La misma noche de la renuncia, mientras se desvestía para dormir, le repitió a Fermina Daza la amarga letanía de sus insomnios matinales, las punzadas súbitas, las ganas de llorar al atardecer, los síntomas cifrados del amor escondido que él le contaba entonces como si fueran las miserias de la vejez. Tenía que hacerlo con alguien para no morirse, para no tener que contar la verdad, y al fin y al cabo aquellos desahogos estaban consagrados en los ritos domésticos del amor. Ella lo oyó con atención, pero sin mirarlo, sin decir nada, mientras iba recibiendo la ropa que él se quitaba. Olía cada pieza sin ningún gesto que delatara su rabia, la enrollaba de cualquier modo, y la tiraba en el canasto de mimbre de la ropa sucia. No encontró el olor, pero daba lo mismo: mañana será otro día.
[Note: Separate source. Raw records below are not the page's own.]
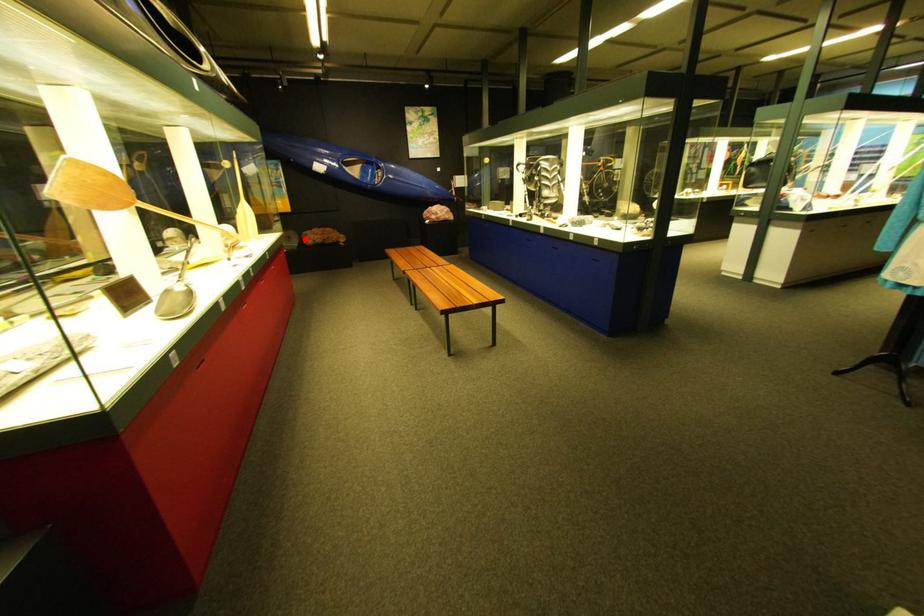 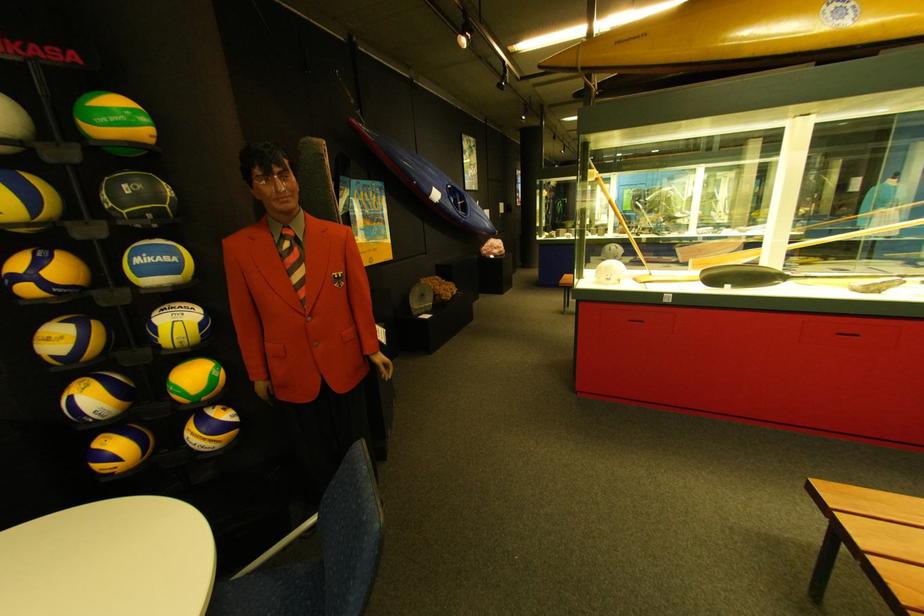 In the second image, find the point that corresponds to the highlighted location in the first image.

(438, 297) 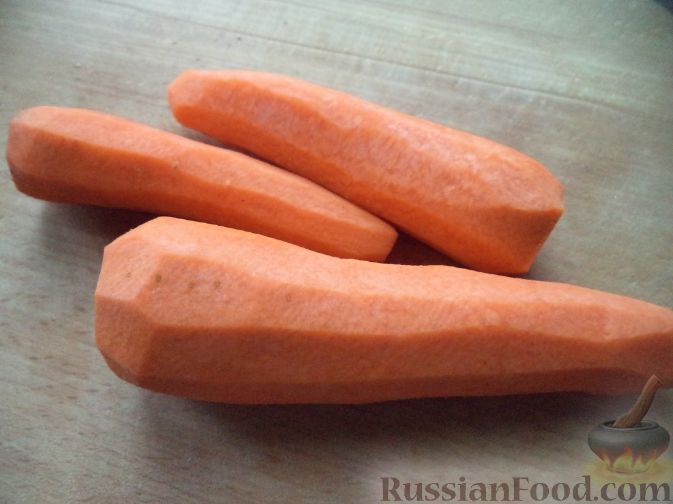 Identify the location of gray bowl. This screenshot has width=673, height=504. (621, 437). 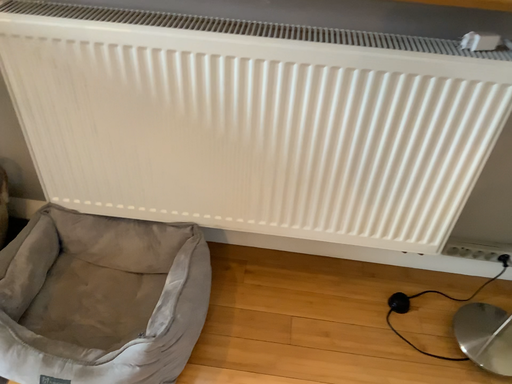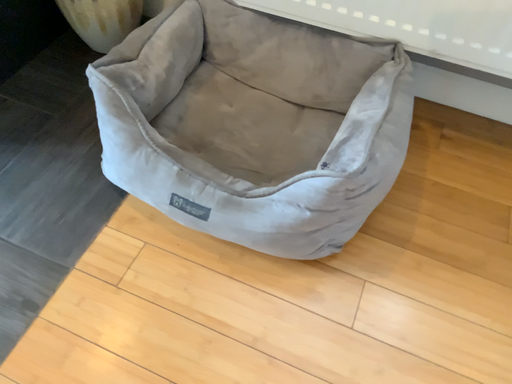 Question: How did the camera likely rotate when shooting the video?

Choices:
 (A) rotated downward
 (B) rotated upward

Answer: (A) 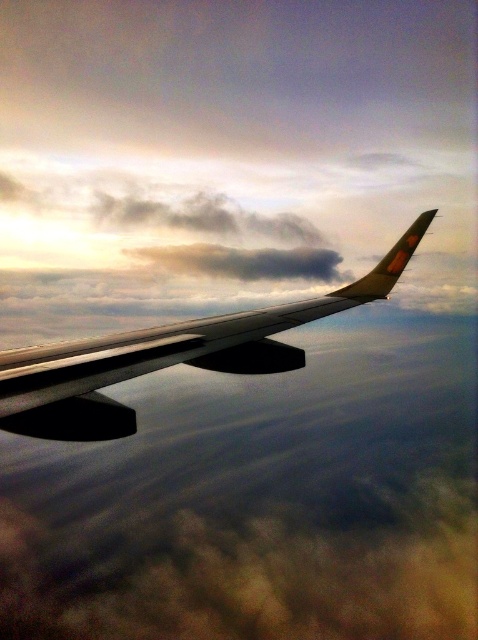 Question: Is metallic silver wing at upper center further to the viewer compared to gray fluffy cloud at upper center?

Choices:
 (A) yes
 (B) no

Answer: (B)

Question: Which object appears closest to the camera in this image?

Choices:
 (A) gray fluffy cloud at upper center
 (B) metallic silver wing at upper center

Answer: (B)

Question: Does metallic silver wing at upper center appear under gray fluffy cloud at upper center?

Choices:
 (A) no
 (B) yes

Answer: (B)

Question: Which point is farther to the camera?

Choices:
 (A) (204, 360)
 (B) (275, 264)

Answer: (B)

Question: Is the position of metallic silver wing at upper center less distant than that of gray fluffy cloud at upper center?

Choices:
 (A) yes
 (B) no

Answer: (A) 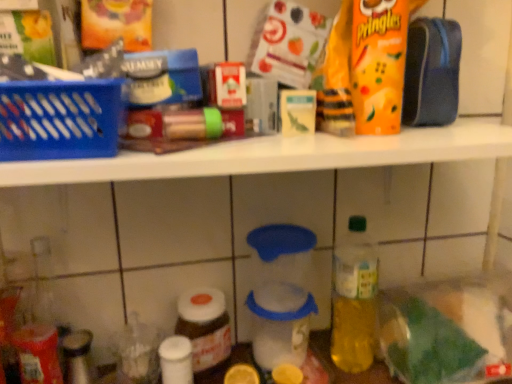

Antes de arrodillarse a rezar frente al altarcito del dormitorio, él concluyó el recuento de sus penurias con un suspiro triste, y sincero, además: “Creo que me voy a morir”. Ella no parpadeó siquiera para replicarle.

—Sería lo mejor —dijo—. Así estaremos los dos más tranquilos.

Años antes, en la crisis de una enfermedad peligrosa, él había hablado de la posibilidad de morir, y ella le había dado con la misma réplica brutal. El doctor Urbino la atribuyó a la inclemencia propia de las mujeres, gracias a la cual es posible que la Tierra siga girando alrededor del Sol, porque entonces ignoraba que ella interponía siempre una barrera de rabia para que no se le notara el miedo. Y en ese caso, el más terrible de todos, que era el miedo de quedarse sin él.